A power converter of some sort is a much more user-oriented solution to operating a car amp on 120VAC power, but again you are looking at incurring a healthy cost. I stumbled across tekdredger's very nice tutorial link earlier today while looking for information on amp power supplies, and it does seem to be a very good insight into the power side of amp design. It also looks like a great deal of work and cost when home theater amp makers have already done the work and tucked it into a metal box.

As far as car amps versus home theater amps in general, I've noted at least a few clear differences. Car amps are routinely rated at 4 ohms, whereas home theater amps are usually rated at 8 ohms (sometimes 6) - this makes the car amps seem a good bit more powerful dollar-for-dollar, but in a home theater system that routinely has 6 ohm and 8 ohm speakers you'll have to adjust car amp power ratings downward accordingly. Also, there should be a cost difference watt-for-watt between the two: home theater amps are saddled with a large transformer (crammed full of expensive copper wire) and rectifier required to produce DC power.

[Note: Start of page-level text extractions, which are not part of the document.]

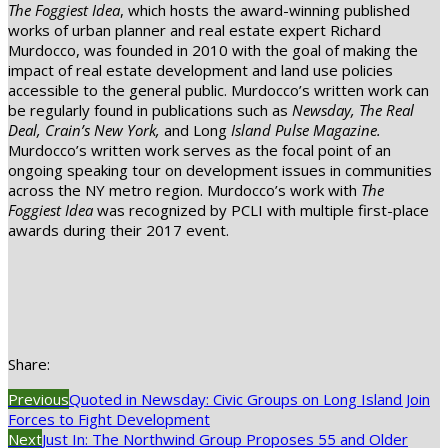
The Foggiest Idea
, which hosts the award-winning published
works of urban planner and real estate expert Richard
Murdocco, was founded in 2010 with the goal of making the
impact of real estate development and land use policies
accessible to the general public. Murdocco’s written work can
be regularly found in publications such as
Newsday, The Real
Deal, Crain’s New York,
and Long
Island Pulse
Magazine.
Murdocco’s written work serves as the focal point of an
ongoing speaking tour on development issues in communities
across the NY metro region. Murdocco’s work with
The
Foggiest Idea
was recognized by PCLI with multiple first-place
awards during their 2017 event.
Share:
Previous
Quoted in Newsday: Civic Groups on Long Island Join
Forces to Fight Development
Next
Just In: The Northwind Group Proposes 55 and Older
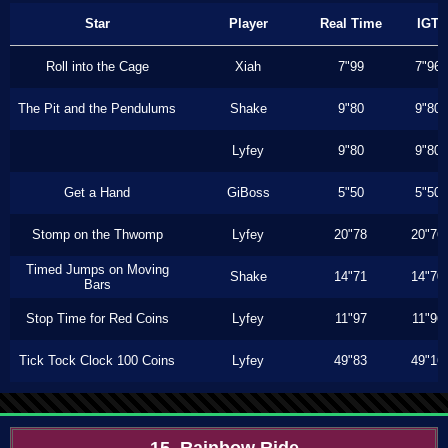
Star
Player
Real Time
IGT
Roll into the Cage
Xiah
7"99
7"96
The Pit and the Pendulums
Shake
9"80
9"80
Lyfey
9"80
9"80
Get a Hand
GiBoss
5"50
5"50
Stomp on the Thwomp
Lyfey
20"78
20"76
Timed Jumps on Moving
Shake
14"71
14"70
Bars
Stop Time for Red Coins
Lyfey
11"97
11"96
Tick Tock Clock 100 Coins
Lyfey
49"83
49"16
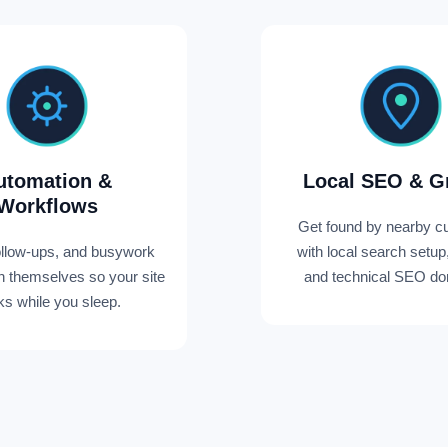
utomation &
Local SEO & G
Workflows
Get found by nearby c
ollow-ups, and busywork
with local search setup
un themselves so your site
and technical SEO don
s while you sleep.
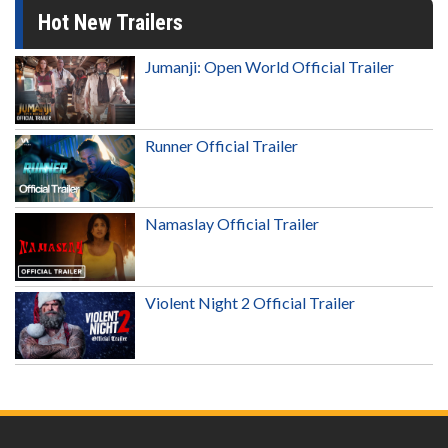
Hot New Trailers
Jumanji: Open World Official Trailer
Runner Official Trailer
Namaslay Official Trailer
Violent Night 2 Official Trailer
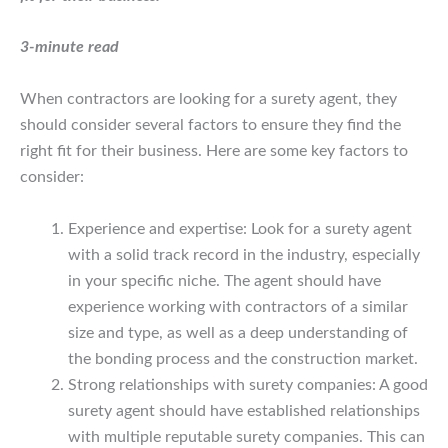
3-minute read
When contractors are looking for a surety agent, they
should consider several factors to ensure they find the
right fit for their business. Here are some key factors to
consider:
Experience and expertise: Look for a surety agent
with a solid track record in the industry, especially
in your specific niche. The agent should have
experience working with contractors of a similar
size and type, as well as a deep understanding of
the bonding process and the construction market.
Strong relationships with surety companies: A good
surety agent should have established relationships
with multiple reputable surety companies. This can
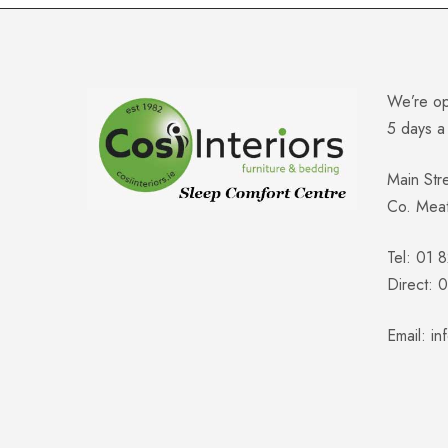
We’re o
5 days 
Main Str
Co. Mea
Tel: 01 
Direct:
Email:
in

Taking into account the cost of such a power supply and the differences in power rating, you can get a good home theater amp from several respectable manufacturers (including Outlaw) for comparable or less money than required to buy car amps and arrange for power supplies or batteries.

I would not want to pursue the project and I don't know that it can be done for less money than a home theater amp, but it would be a very interesting sight to see if somebody went through with it.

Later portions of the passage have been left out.